[Stored entries]

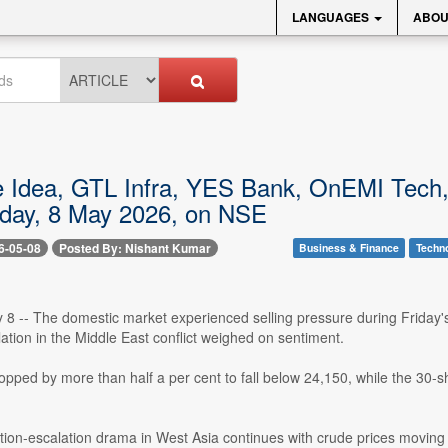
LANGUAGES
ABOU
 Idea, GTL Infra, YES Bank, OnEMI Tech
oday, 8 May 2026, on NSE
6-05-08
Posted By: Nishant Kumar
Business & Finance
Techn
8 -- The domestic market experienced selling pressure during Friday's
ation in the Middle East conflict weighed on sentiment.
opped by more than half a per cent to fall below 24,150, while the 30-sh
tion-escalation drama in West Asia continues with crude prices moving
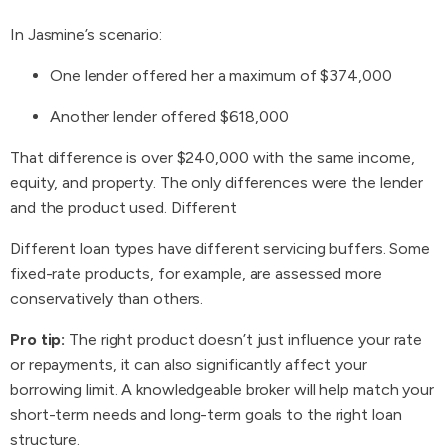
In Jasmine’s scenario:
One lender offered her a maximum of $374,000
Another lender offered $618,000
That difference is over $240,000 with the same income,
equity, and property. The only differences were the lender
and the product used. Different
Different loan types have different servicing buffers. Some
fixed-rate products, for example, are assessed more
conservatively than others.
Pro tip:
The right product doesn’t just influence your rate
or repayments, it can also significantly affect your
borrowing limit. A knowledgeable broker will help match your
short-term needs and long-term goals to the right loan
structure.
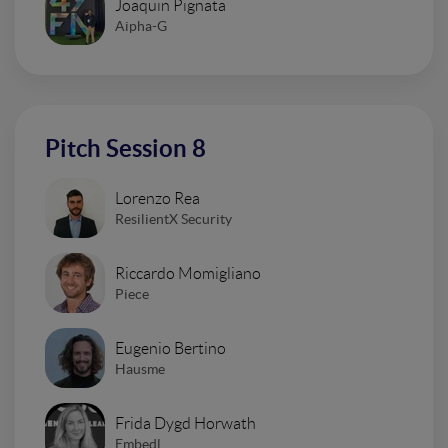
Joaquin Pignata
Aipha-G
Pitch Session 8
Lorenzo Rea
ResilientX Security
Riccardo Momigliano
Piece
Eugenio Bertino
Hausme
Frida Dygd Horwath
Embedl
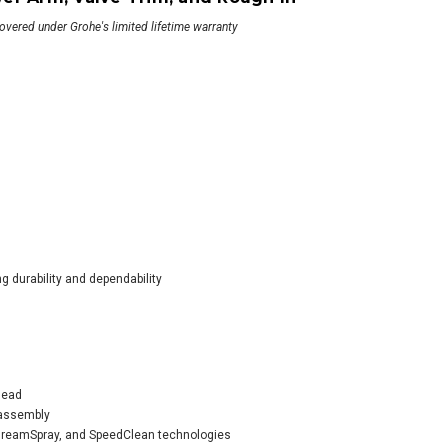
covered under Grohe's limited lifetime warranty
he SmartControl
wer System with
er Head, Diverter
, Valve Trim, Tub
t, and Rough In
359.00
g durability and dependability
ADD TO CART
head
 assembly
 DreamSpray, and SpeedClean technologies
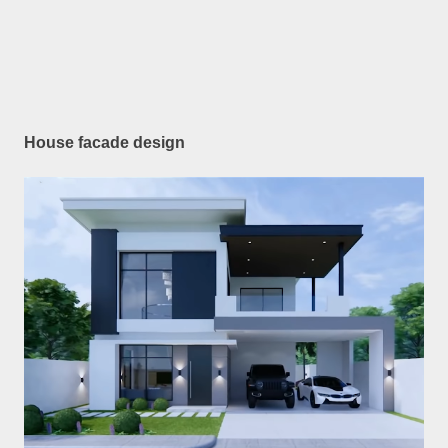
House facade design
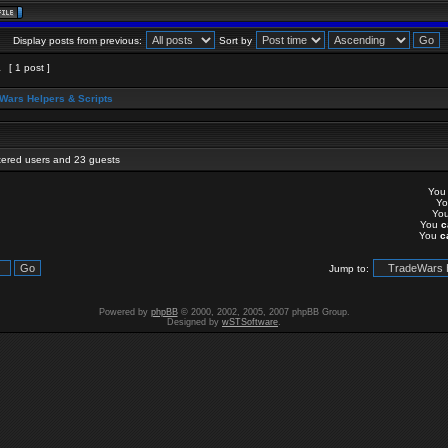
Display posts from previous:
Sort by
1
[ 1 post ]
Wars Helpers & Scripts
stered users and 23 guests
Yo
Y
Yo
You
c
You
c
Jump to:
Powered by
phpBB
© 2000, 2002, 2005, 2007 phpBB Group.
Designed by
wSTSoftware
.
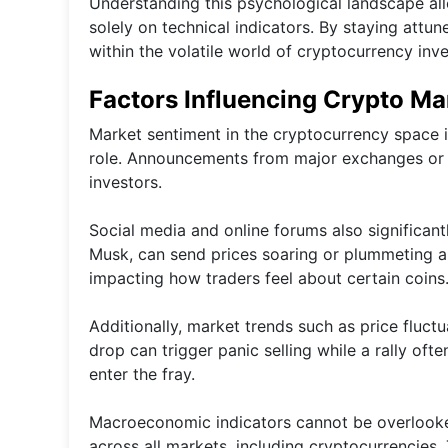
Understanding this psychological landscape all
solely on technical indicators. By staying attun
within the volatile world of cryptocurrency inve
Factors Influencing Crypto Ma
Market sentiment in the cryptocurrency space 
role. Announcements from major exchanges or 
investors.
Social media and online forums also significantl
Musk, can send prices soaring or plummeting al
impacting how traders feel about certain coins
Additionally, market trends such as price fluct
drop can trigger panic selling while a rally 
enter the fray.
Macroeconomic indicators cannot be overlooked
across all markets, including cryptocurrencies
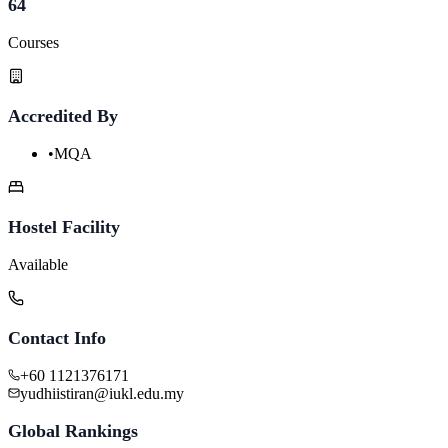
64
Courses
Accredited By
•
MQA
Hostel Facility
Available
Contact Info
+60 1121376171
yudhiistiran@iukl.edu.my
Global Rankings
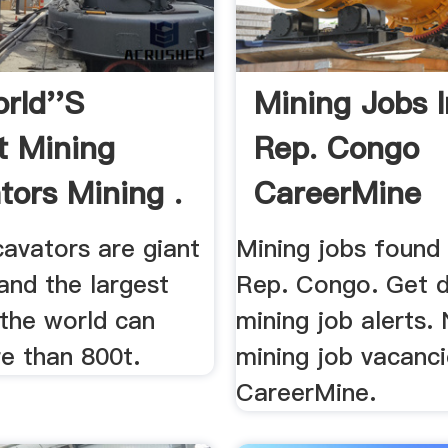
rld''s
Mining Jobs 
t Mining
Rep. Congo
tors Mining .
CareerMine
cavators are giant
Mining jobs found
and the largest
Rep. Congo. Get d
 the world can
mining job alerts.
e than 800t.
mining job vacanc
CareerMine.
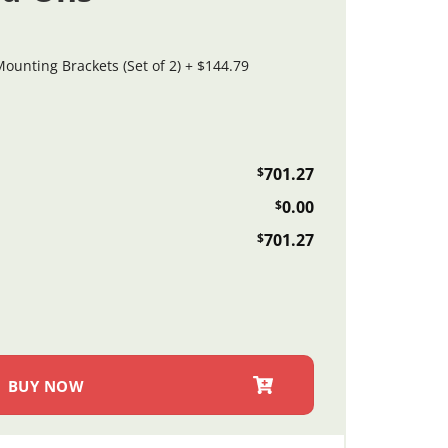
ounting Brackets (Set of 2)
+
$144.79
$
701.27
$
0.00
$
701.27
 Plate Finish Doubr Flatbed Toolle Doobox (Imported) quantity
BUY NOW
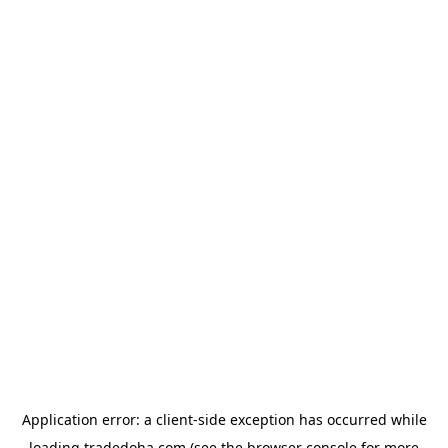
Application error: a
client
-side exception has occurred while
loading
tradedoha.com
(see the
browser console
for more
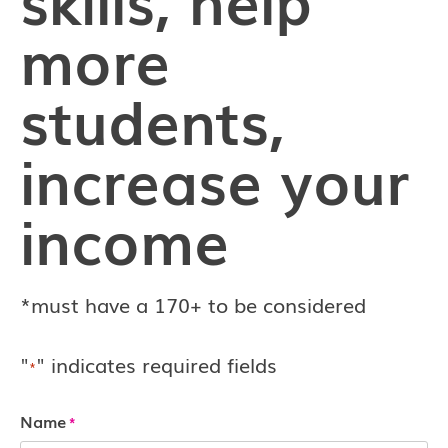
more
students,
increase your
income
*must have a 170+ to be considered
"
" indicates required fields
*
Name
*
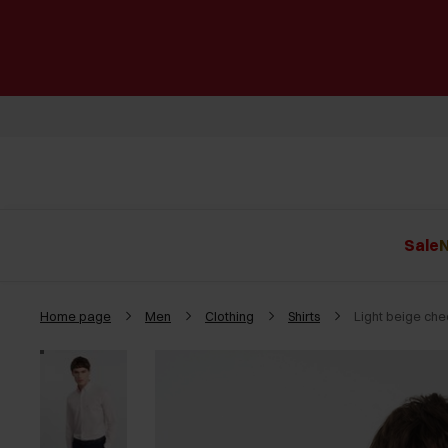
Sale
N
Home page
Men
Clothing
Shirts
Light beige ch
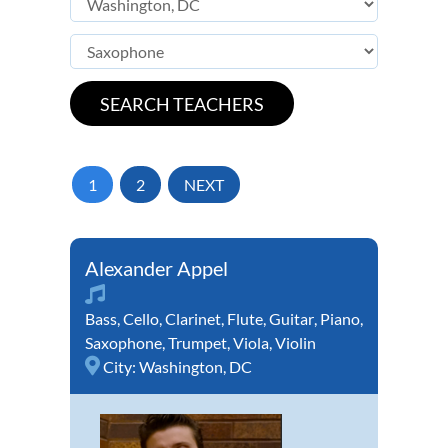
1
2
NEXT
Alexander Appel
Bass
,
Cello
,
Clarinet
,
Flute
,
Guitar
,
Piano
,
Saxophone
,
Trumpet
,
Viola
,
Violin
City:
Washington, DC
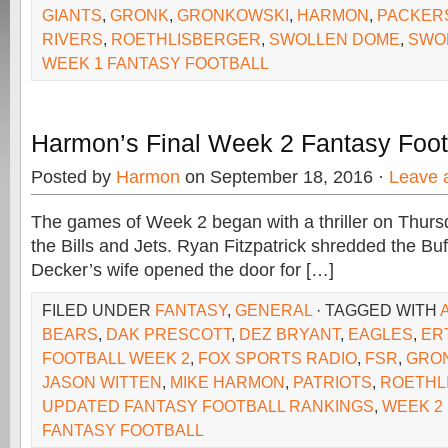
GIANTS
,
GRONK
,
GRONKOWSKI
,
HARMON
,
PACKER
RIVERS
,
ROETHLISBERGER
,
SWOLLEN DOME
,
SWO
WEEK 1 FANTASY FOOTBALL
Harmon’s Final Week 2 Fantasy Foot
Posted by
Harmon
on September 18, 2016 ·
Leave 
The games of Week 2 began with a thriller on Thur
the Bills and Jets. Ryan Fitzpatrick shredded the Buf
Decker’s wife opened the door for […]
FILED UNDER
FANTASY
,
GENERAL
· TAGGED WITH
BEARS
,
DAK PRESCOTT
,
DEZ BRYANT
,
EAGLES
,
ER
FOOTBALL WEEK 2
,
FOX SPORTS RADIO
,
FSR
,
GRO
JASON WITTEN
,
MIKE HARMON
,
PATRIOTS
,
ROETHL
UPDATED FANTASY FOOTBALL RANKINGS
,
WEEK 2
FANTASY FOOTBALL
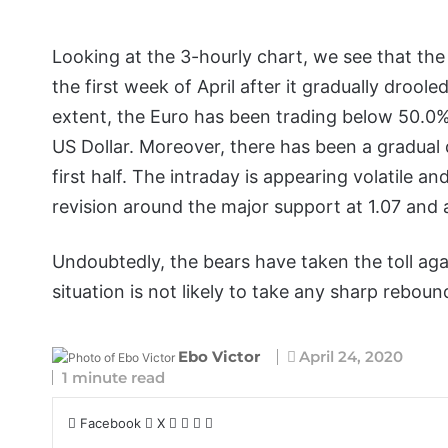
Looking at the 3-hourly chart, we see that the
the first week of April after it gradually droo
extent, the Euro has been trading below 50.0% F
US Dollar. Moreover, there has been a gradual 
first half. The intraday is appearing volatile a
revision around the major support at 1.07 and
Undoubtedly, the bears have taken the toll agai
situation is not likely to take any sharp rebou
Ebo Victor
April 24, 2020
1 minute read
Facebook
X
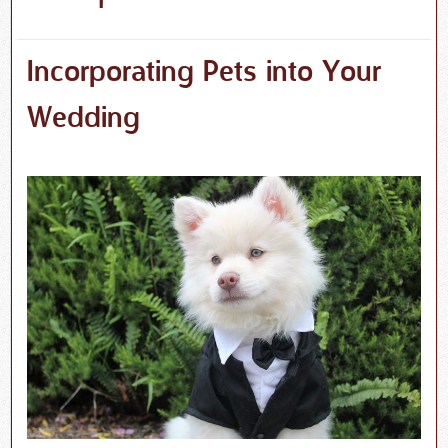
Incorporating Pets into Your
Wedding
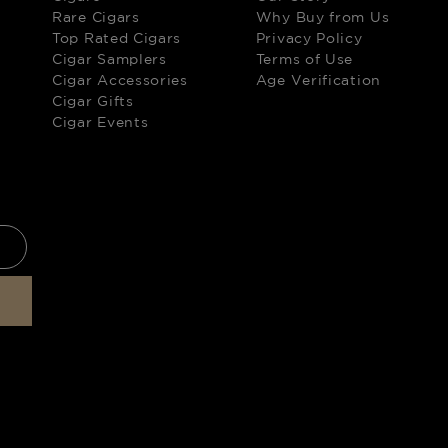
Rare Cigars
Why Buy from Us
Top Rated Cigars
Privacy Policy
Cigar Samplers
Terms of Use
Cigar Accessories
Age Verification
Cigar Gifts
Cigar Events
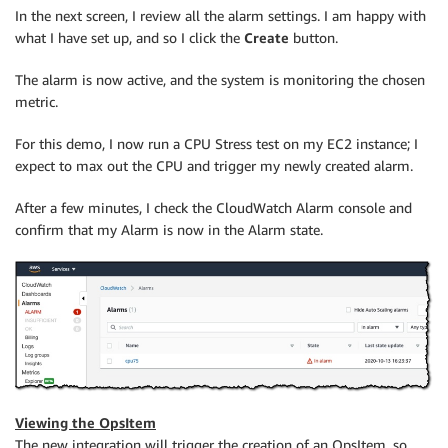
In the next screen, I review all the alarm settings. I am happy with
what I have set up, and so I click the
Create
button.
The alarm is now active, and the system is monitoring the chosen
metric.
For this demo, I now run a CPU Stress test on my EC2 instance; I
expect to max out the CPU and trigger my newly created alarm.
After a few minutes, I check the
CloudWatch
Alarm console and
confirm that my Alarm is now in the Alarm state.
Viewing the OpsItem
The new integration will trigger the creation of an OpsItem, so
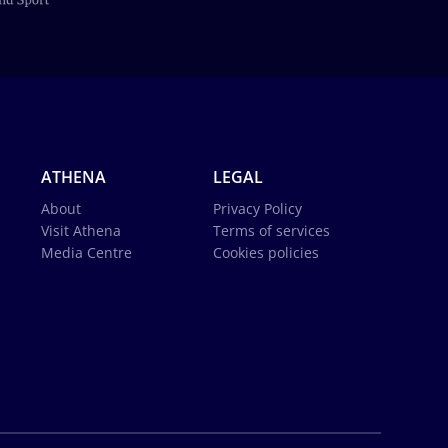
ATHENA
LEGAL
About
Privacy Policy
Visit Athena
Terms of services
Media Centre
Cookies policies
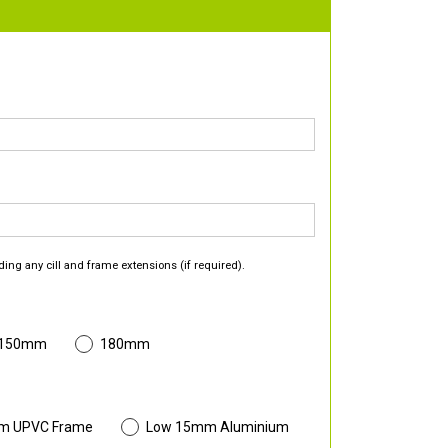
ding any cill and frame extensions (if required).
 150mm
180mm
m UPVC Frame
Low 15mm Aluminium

■ **Instructions for the task**
Please return every line of the records that contains the word "major".

■ **Task answer**
role. Announcements from major exchanges or 
revision around the major support at 1.07 and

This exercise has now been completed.